## Requirement
The result should be an exact copy of the data, free of pictures.
── Exercise data ──
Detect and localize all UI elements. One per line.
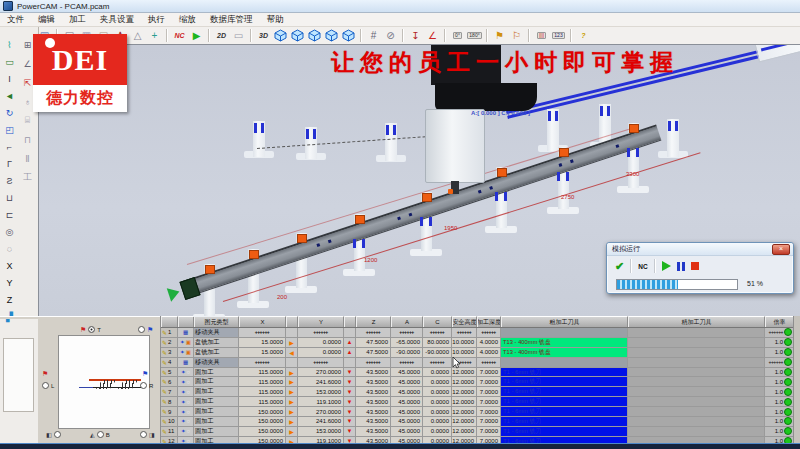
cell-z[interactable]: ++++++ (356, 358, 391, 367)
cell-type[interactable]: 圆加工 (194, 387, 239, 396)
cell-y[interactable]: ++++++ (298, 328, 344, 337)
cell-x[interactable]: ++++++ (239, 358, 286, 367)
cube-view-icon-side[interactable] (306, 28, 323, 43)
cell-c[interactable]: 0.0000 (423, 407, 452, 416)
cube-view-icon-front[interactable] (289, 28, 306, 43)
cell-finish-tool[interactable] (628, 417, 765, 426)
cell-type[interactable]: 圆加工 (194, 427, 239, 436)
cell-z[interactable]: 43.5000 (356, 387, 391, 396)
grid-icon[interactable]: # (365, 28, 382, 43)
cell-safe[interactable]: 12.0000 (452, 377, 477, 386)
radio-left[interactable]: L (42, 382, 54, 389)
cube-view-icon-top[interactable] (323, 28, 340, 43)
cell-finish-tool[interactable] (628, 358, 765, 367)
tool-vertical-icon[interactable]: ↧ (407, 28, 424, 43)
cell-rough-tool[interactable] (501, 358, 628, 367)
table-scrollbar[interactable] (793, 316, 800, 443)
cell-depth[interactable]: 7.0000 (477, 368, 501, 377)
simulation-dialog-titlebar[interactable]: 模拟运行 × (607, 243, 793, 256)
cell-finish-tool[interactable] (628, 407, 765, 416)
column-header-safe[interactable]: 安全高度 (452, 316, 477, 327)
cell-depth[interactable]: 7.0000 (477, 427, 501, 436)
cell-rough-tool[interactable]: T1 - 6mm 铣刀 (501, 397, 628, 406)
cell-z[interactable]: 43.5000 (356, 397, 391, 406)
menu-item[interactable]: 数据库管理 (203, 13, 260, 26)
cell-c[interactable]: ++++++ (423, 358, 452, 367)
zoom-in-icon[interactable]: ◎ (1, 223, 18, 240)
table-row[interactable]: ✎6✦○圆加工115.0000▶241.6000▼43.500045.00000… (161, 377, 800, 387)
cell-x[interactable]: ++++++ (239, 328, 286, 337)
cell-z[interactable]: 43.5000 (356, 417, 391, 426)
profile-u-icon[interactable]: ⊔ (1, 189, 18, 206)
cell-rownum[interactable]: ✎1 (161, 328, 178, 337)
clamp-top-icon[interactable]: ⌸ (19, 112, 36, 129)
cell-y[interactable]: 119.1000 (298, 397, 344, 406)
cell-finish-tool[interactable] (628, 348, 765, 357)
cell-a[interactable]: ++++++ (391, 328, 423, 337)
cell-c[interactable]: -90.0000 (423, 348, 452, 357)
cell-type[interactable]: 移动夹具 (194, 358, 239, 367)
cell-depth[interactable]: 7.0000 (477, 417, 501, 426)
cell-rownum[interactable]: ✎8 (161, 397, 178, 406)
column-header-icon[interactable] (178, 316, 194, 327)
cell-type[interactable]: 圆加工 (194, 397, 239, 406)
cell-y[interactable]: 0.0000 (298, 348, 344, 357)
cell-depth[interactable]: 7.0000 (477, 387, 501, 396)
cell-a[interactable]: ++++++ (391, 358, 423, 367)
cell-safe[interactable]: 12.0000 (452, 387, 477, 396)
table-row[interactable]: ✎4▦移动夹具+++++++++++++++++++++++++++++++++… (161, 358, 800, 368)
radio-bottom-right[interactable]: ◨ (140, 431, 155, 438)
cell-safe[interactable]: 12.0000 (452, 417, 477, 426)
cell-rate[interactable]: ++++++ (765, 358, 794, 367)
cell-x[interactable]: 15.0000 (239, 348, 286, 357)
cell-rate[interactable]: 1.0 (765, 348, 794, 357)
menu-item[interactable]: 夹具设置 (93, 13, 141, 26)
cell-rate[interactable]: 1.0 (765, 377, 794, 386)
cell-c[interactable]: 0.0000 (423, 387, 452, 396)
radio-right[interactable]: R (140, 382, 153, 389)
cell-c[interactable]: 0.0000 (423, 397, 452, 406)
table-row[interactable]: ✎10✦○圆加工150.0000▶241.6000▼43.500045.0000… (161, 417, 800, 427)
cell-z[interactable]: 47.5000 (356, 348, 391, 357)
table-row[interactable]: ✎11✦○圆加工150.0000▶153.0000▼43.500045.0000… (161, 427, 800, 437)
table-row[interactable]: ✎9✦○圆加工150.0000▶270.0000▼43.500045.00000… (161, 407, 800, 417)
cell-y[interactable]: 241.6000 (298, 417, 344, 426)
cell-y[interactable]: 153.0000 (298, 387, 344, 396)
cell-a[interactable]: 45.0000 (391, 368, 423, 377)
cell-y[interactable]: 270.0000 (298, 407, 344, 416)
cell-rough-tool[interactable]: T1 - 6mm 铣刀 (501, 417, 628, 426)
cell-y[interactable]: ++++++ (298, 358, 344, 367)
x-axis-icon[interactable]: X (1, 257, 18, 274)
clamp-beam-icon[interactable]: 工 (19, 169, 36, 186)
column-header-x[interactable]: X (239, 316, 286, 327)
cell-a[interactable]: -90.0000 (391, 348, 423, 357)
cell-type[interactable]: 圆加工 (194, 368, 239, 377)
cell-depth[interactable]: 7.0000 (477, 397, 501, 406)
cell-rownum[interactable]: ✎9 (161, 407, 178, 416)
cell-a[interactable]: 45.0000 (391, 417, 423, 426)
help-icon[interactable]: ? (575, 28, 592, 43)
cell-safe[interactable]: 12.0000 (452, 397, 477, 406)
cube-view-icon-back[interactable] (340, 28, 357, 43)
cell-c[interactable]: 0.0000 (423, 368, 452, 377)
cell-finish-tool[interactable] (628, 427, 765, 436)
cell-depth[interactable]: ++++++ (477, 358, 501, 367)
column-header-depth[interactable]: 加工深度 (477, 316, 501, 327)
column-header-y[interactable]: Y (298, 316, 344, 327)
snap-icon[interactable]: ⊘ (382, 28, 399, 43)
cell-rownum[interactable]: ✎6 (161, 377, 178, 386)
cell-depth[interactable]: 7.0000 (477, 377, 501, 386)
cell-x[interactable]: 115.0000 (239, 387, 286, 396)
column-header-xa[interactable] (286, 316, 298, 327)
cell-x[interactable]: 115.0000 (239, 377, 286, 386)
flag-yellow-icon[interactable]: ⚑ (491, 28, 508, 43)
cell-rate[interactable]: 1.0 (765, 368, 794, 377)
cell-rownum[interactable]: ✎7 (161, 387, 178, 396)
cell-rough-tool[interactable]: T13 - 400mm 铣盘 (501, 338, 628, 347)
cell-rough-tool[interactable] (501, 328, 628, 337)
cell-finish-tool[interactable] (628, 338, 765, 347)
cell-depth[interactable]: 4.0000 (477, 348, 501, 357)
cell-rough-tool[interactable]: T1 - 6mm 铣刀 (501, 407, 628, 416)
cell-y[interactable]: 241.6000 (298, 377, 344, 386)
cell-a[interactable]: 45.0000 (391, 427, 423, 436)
───
## Answer section
Detect and localize all UI elements. One per line.
cell-z[interactable]: ++++++ (356, 358, 391, 367)
cell-type[interactable]: 圆加工 (194, 387, 239, 396)
cell-y[interactable]: ++++++ (298, 328, 344, 337)
cell-x[interactable]: ++++++ (239, 358, 286, 367)
cube-view-icon-side[interactable] (306, 28, 323, 43)
cell-c[interactable]: 0.0000 (423, 407, 452, 416)
cube-view-icon-front[interactable] (289, 28, 306, 43)
cell-finish-tool[interactable] (628, 417, 765, 426)
cell-type[interactable]: 圆加工 (194, 427, 239, 436)
cell-z[interactable]: 43.5000 (356, 387, 391, 396)
grid-icon[interactable]: # (365, 28, 382, 43)
cell-safe[interactable]: 12.0000 (452, 377, 477, 386)
radio-left[interactable]: L (42, 382, 54, 389)
cube-view-icon-top[interactable] (323, 28, 340, 43)
cell-finish-tool[interactable] (628, 358, 765, 367)
tool-vertical-icon[interactable]: ↧ (407, 28, 424, 43)
cell-rough-tool[interactable] (501, 358, 628, 367)
table-scrollbar[interactable] (793, 316, 800, 443)
cell-depth[interactable]: 7.0000 (477, 368, 501, 377)
simulation-dialog-titlebar[interactable]: 模拟运行 × (607, 243, 793, 256)
cell-finish-tool[interactable] (628, 407, 765, 416)
column-header-safe[interactable]: 安全高度 (452, 316, 477, 327)
cell-depth[interactable]: 7.0000 (477, 427, 501, 436)
cell-rough-tool[interactable]: T1 - 6mm 铣刀 (501, 397, 628, 406)
cell-z[interactable]: 43.5000 (356, 397, 391, 406)
menu-item[interactable]: 数据库管理 (203, 13, 260, 26)
cell-c[interactable]: ++++++ (423, 358, 452, 367)
zoom-in-icon[interactable]: ◎ (1, 223, 18, 240)
table-row[interactable]: ✎6✦○圆加工115.0000▶241.6000▼43.500045.00000… (161, 377, 800, 387)
cell-x[interactable]: ++++++ (239, 328, 286, 337)
cell-z[interactable]: 43.5000 (356, 417, 391, 426)
profile-u-icon[interactable]: ⊔ (1, 189, 18, 206)
cell-rownum[interactable]: ✎1 (161, 328, 178, 337)
clamp-top-icon[interactable]: ⌸ (19, 112, 36, 129)
cell-y[interactable]: 119.1000 (298, 397, 344, 406)
cell-finish-tool[interactable] (628, 348, 765, 357)
cell-a[interactable]: ++++++ (391, 328, 423, 337)
cell-c[interactable]: -90.0000 (423, 348, 452, 357)
cell-type[interactable]: 移动夹具 (194, 358, 239, 367)
cell-depth[interactable]: 7.0000 (477, 417, 501, 426)
cell-rownum[interactable]: ✎8 (161, 397, 178, 406)
column-header-icon[interactable] (178, 316, 194, 327)
cell-type[interactable]: 圆加工 (194, 397, 239, 406)
cell-y[interactable]: 0.0000 (298, 348, 344, 357)
cell-depth[interactable]: 7.0000 (477, 387, 501, 396)
cell-a[interactable]: ++++++ (391, 358, 423, 367)
cell-safe[interactable]: 12.0000 (452, 387, 477, 396)
table-row[interactable]: ✎4▦移动夹具+++++++++++++++++++++++++++++++++… (161, 358, 800, 368)
radio-bottom-right[interactable]: ◨ (140, 431, 155, 438)
cell-safe[interactable]: 12.0000 (452, 417, 477, 426)
cell-rate[interactable]: ++++++ (765, 358, 794, 367)
cell-x[interactable]: 15.0000 (239, 348, 286, 357)
cell-rate[interactable]: 1.0 (765, 348, 794, 357)
menu-item[interactable]: 夹具设置 (93, 13, 141, 26)
cell-rate[interactable]: 1.0 (765, 377, 794, 386)
cell-c[interactable]: 0.0000 (423, 387, 452, 396)
radio-right[interactable]: R (140, 382, 153, 389)
cell-c[interactable]: 0.0000 (423, 397, 452, 406)
table-row[interactable]: ✎10✦○圆加工150.0000▶241.6000▼43.500045.0000… (161, 417, 800, 427)
cell-z[interactable]: 47.5000 (356, 348, 391, 357)
table-row[interactable]: ✎11✦○圆加工150.0000▶153.0000▼43.500045.0000… (161, 427, 800, 437)
table-row[interactable]: ✎9✦○圆加工150.0000▶270.0000▼43.500045.00000… (161, 407, 800, 417)
cell-y[interactable]: 241.6000 (298, 417, 344, 426)
cell-y[interactable]: 153.0000 (298, 387, 344, 396)
cell-a[interactable]: 45.0000 (391, 368, 423, 377)
cell-y[interactable]: 270.0000 (298, 407, 344, 416)
cell-rough-tool[interactable]: T1 - 6mm 铣刀 (501, 417, 628, 426)
cell-y[interactable]: ++++++ (298, 358, 344, 367)
x-axis-icon[interactable]: X (1, 257, 18, 274)
clamp-beam-icon[interactable]: 工 (19, 169, 36, 186)
column-header-x[interactable]: X (239, 316, 286, 327)
cell-a[interactable]: -90.0000 (391, 348, 423, 357)
cell-type[interactable]: 圆加工 (194, 368, 239, 377)
cell-depth[interactable]: 7.0000 (477, 397, 501, 406)
cell-rownum[interactable]: ✎9 (161, 407, 178, 416)
cell-a[interactable]: 45.0000 (391, 417, 423, 426)
help-icon[interactable]: ? (575, 28, 592, 43)
cell-safe[interactable]: 12.0000 (452, 397, 477, 406)
cube-view-icon-back[interactable] (340, 28, 357, 43)
cell-c[interactable]: 0.0000 (423, 368, 452, 377)
cell-finish-tool[interactable] (628, 427, 765, 436)
cell-depth[interactable]: ++++++ (477, 358, 501, 367)
column-header-depth[interactable]: 加工深度 (477, 316, 501, 327)
column-header-y[interactable]: Y (298, 316, 344, 327)
snap-icon[interactable]: ⊘ (382, 28, 399, 43)
cell-rownum[interactable]: ✎6 (161, 377, 178, 386)
cell-depth[interactable]: 7.0000 (477, 377, 501, 386)
cell-x[interactable]: 115.0000 (239, 387, 286, 396)
column-header-xa[interactable] (286, 316, 298, 327)
cell-x[interactable]: 115.0000 (239, 377, 286, 386)
flag-yellow-icon[interactable]: ⚑ (491, 28, 508, 43)
cell-rate[interactable]: 1.0 (765, 368, 794, 377)
cell-rownum[interactable]: ✎7 (161, 387, 178, 396)
cell-rough-tool[interactable]: T13 - 400mm 铣盘 (501, 338, 628, 347)
cell-rough-tool[interactable] (501, 328, 628, 337)
cell-finish-tool[interactable] (628, 338, 765, 347)
cell-depth[interactable]: 4.0000 (477, 348, 501, 357)
cell-rough-tool[interactable]: T1 - 6mm 铣刀 (501, 407, 628, 416)
cell-y[interactable]: 241.6000 (298, 377, 344, 386)
cell-a[interactable]: 45.0000 (391, 427, 423, 436)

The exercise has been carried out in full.